Auf der Basis dieser Beobachtungen bilden sich dann Meinungen und sogar Theorien, die dann so stark werden, dass die Zubereitung des perfekten Espressos, des oft zitierten God Shots, unerreichbar scheint. Und das machte sich eine ganze Branche zu Nutzen – das schönste Schäumchen suggeriert den besten Kaffee.
Eines wird dabei deutlich gezeigt: Espresso ist wohl das Getränk, mit dem meisten Ausdruck, mit dem meisten Mythos, mit der höchsten Attraktivität. Und die Crema ist eben dafür mitverantwortlich.
Die Crema ist ein Schaum, der nur dadurch entsteht, dass wir mit viel Druck und hohen Temperaturen arbeiten. Heisses Wasser von mehr als 90° trifft auf gemahlenen Kaffee mit hohem Druck von +/- 7bar. Das Wasser emulgiert die Öle im Kaffeepulver, während das CO2 im Kaffee durch eben diese hohen Temperaturen und den Druck gelöst wird. Sobald der Kaffee dann aus dem Sieb tritt, kommt die Kaffee-Emulsion aus einem Raum von hohem Druck in einen Raum von atmosphärischem Druck. Da der Druck auf die Emulsion also nachlässt, dehnt sich das darin gefangene CO2 aus und wird zu Schaum.
Etwa ähnlich ist der Vergleich zu einer geschüttelten Limo-Flasche. Wir alle kennen das – wer stark an einer Limo-Flasche schüttelt und gleich danach den Deckel öffnet, wird von einer Limo-Fontäne eingedeckt: eine Flüssigkeit mit CO2 in einem Raum von hohem Druck gelangt in einen Raum von weniger Druck, es gibt Schaum.
Die Crema ist nichts anders als eine besondere Art von Schaum.
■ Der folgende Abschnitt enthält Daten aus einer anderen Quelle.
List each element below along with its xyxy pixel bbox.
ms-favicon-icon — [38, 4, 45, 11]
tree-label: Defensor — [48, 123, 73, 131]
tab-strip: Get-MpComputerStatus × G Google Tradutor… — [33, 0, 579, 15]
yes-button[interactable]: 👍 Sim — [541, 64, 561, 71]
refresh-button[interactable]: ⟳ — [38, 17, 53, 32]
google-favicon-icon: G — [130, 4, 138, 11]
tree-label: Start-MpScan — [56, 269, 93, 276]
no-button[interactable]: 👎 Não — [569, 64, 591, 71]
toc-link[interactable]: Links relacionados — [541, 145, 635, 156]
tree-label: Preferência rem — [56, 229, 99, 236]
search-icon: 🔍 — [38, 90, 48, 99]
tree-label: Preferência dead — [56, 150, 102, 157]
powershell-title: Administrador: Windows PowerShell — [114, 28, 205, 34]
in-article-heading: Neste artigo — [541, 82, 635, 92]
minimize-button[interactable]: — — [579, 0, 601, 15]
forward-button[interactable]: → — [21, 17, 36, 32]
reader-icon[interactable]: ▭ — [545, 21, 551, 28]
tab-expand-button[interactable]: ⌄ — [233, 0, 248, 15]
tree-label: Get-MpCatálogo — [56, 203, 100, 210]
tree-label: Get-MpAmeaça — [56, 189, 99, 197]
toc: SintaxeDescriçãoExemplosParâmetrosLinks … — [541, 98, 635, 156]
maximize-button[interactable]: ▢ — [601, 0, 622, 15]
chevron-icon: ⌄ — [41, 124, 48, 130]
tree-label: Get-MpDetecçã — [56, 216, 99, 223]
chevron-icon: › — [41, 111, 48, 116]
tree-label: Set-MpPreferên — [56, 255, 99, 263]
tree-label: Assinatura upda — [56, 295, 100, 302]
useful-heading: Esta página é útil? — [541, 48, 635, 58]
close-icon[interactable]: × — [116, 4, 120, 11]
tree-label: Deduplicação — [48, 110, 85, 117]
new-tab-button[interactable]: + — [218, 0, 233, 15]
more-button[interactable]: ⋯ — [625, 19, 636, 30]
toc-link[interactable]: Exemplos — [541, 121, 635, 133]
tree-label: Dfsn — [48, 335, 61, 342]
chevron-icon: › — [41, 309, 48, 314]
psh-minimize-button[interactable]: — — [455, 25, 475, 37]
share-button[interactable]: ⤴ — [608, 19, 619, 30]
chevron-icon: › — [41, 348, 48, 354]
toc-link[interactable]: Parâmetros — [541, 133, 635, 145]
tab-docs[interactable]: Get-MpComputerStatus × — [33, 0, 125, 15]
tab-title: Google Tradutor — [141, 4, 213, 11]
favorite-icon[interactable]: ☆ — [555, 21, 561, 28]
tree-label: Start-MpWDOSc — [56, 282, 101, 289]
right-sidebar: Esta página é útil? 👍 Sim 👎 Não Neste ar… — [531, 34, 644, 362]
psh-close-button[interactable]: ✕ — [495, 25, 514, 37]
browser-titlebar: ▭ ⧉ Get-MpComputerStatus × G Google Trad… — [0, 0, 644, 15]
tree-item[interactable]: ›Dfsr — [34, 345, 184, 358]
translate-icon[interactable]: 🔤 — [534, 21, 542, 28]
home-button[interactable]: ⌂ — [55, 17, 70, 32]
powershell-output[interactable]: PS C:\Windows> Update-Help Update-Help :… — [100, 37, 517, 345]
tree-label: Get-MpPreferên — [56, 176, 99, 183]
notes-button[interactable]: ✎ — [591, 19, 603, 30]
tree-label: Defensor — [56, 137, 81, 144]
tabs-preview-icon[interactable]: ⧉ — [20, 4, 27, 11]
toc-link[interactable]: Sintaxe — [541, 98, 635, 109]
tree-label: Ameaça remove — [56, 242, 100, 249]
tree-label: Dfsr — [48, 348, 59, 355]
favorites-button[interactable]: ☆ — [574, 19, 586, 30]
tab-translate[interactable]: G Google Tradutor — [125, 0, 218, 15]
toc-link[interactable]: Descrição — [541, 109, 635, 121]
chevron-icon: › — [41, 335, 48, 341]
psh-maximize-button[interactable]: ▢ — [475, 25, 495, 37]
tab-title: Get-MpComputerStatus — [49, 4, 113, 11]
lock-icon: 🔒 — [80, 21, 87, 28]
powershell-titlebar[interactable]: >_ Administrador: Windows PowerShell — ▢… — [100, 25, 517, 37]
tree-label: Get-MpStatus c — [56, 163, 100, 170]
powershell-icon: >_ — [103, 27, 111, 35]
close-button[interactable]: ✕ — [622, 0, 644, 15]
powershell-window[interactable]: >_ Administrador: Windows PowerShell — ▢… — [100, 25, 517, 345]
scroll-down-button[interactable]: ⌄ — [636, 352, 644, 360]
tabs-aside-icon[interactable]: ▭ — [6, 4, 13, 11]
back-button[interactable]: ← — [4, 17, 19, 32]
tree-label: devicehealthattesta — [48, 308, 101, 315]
Der Schaum besteht dabei aus zwei Phasen: der kontinuierlichen Phase, also dem Medium, in dem dann die CO2-Gasbläschen als Dispersion vorhanden sind. Das heisst, dass sie sich nicht in der kontinuierlichen Phase auflösen.
Es sieht halt einfach schon gut aus.
Die Lebenszeit der Crema beträgt bis zu 40min. Und in diesen 40 Minuten ändert sich die Struktur beachtlich. Aus flüssigem, feinporigem Schaum, wird irgendwann trockener, poröser Schaum. Nur ist das für viele Konsument:innen nicht wirklich wichtig, da Espresso i.a.R. schnell getrunken wird.
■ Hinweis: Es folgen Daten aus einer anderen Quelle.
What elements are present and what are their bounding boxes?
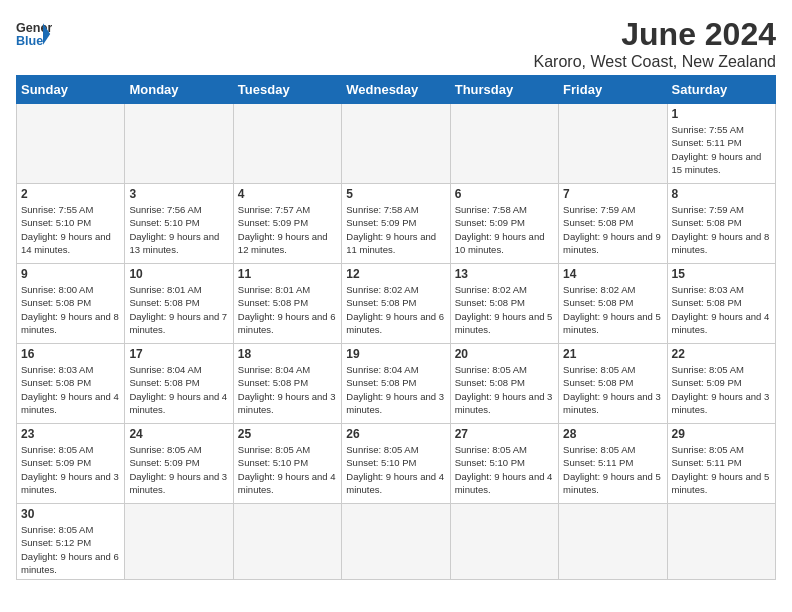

Die Crema wird weniger, weil sich ihre Molekularstruktur langsam verändert. Das passiert bei jedem Schaum, wenn es zur Drainage kommt. Die schwereren Ölteilchen senken sich ab, da sie von der Erdanziehungskraft angezogen werden. Dabei verändert sich die Crema-Struktur, sie wird instabil und löst sich allmählich auf.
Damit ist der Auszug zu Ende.